Thank you guys for the interest, feedback and advies,
Just to clarify further on the why we used tables with grouping,
Form each DataStream we only interested in the last updated or new Event,
Also, we need to have ALL the previous Events storedin order to identify
if the incoming event is a new or an updated,
duplicated events (same data/fields as the stored ones) will be ignored.
So as we understood - and please correct us if we're wrong - we can
achieve this behaviour with the following steps:
*_step 1:_* Register the LastValueFunctions for each column type, so we
can store only the last incoming Event,
and when we retract to the stream, we can filter in later stage the
Events that have been changed/updated (step 4).
StreamTableEnvironment streamTableEnvironment =
StreamTableEnvironment.create(streamExecutionEnvironment, ...);
streamTableEnvironment.registerFunction("LAST_VALUE_STRING", new
LastValueAggFunction.StringLastValueAggFunction());
streamTableEnvironment.registerFunction("LAST_VALUE_LONG", new
LastValueAggFunction.LongLastValueAggFunction());
streamTableEnvironment.registerFunction("LAST_VALUE_BOOLEAN", new
LastValueAggFunction.BooleanLastValueAggFunction());
*_step 2:_* Use Flink Table and group them by Id to store the latest
data regardless of the Window time, (as if it was Primary Key in a SQL
Table)
Table carTable = streamTableEnvironment.fromDataStream(carStream)

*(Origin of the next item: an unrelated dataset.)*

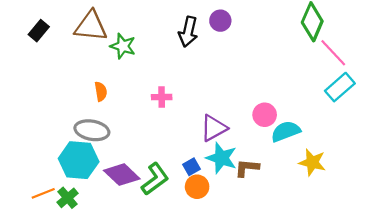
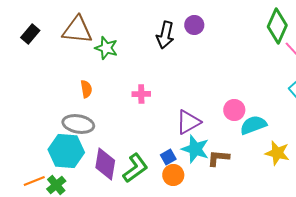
purple diamond: (122, 175) -> (105, 164), turned 56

.groupBy($("carId")) .select( $("carId").as("c_carId"),
call("LAST_VALUE_LONG", $("brandId")).as("c_brandId"),
call("LAST_VALUE_LONG", $("serialNumber")).as("c_serialNumber"),
call("LAST_VALUE_STRING", $("carName")).as("c_carName") );
*_step 3:_* Join both tables by the common Id, and group them by another
to merge both datas.
Table brandCarTable = carTable.join(brandTable)

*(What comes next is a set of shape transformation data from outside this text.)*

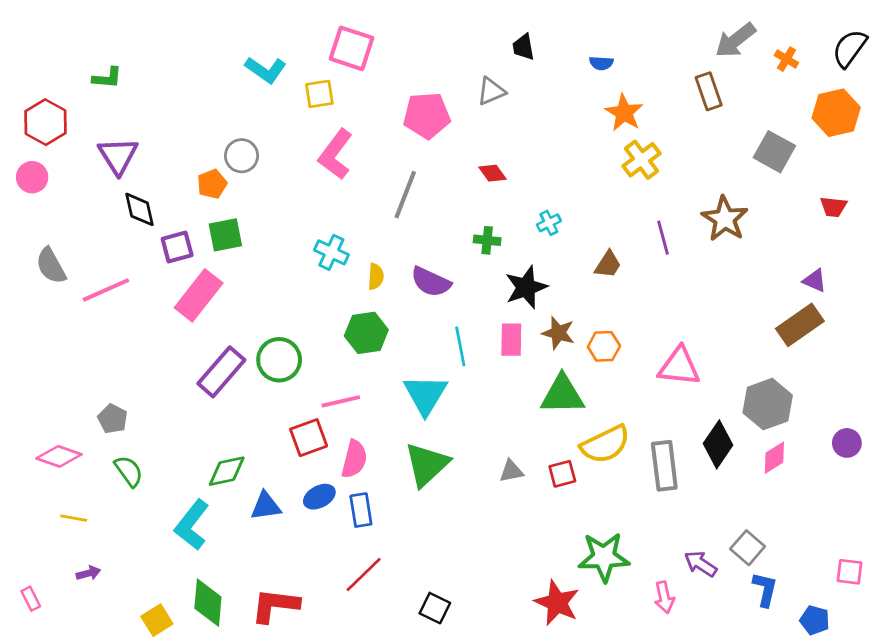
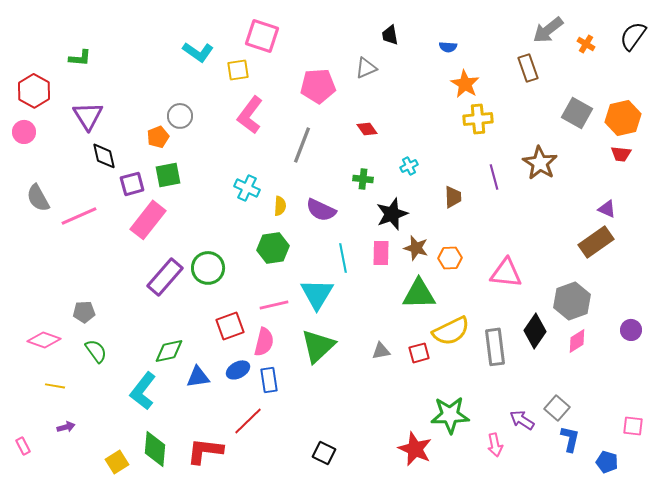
orange hexagon: (836, 113) -> (623, 118), moved
yellow cross: (642, 160) -> (478, 119), turned 32
brown trapezoid: (608, 264) -> (453, 197), turned -35
pink line: (341, 401) -> (274, 305), moved
gray pentagon: (113, 419) -> (84, 312), turned -30
red line: (364, 575) -> (248, 421), moved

.where($("c_brandId").isEqual($("b_brandId"))) .groupBy($("c_carId"))
.select( $("c_carId").as("carId"), call("LAST_VALUE_LONG",
$("b_brandId")).as("brandId"), call("LAST_VALUE_LONG",
$("c_serialNumber")).as("serialNumber"), call("LAST_VALUE_STRING",
$("c_carName")).as("carName"), call("LAST_VALUE_STRING",
$("b_brandName")).as("brandName") );
*_step 4:_* Retract the joined/grouped data, and filter by the boolean
`*flaggedJoin.f0*`, as we understood, only the new/updated Events will
be flagged `*True*`.
DataStream<BrandCar> brandCarStream =
streamTableEnvironment.toRetractStream(brandCarTable, BrandCar.class)
.filter(flaggedJoin -> flaggedJoin.f0)
.map(changedJoin -> changedJoin.f1)
.flatMap(...);
- Have we misunderstood the usage of LastValueFunctions ?

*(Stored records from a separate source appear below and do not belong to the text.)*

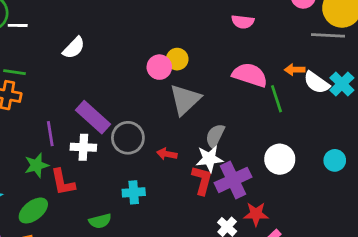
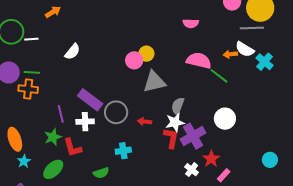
white semicircle: (316, 83) -> (245, 49), moved
green line: (276, 99) -> (219, 76), turned -30
gray triangle: (185, 100) -> (154, 82), turned 35
cyan circle: (335, 160) -> (270, 160), moved
red star: (256, 214) -> (211, 159), turned -30

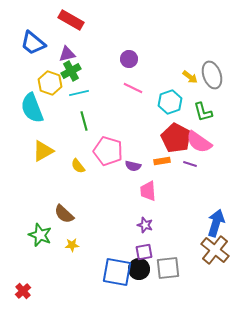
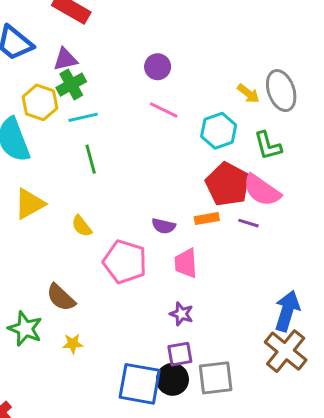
pink pentagon: (108, 151) -> (125, 262), moved

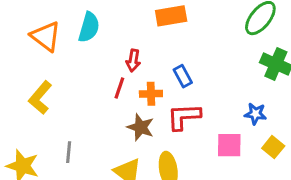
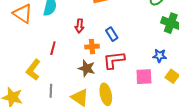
red line: (119, 88) -> (53, 48), moved
yellow L-shape: (40, 98) -> (33, 70), moved
gray line: (69, 152) -> (51, 91), moved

- Could we achieve the same with only DataStreas ? (without using Tables)
- If we switch to DataSteams, how can we store all the previous events
regardless of Time (without a Window)
- You seem to be concerned about the performance of the groupings, is it
regardless of what we use ? (DataSteams or Tables)
Thank you again, we're checking your suggestion about Broadcast.
On Thu, Feb 11, 2021 at 9:28 PM Arvid Heise <ar...@apache.org
<mailto:ar...@apache.org>> wrote:
Hi Abdelilah,
you are right that union does not work (well) in your case. I
misunderstood the relation between the two streams.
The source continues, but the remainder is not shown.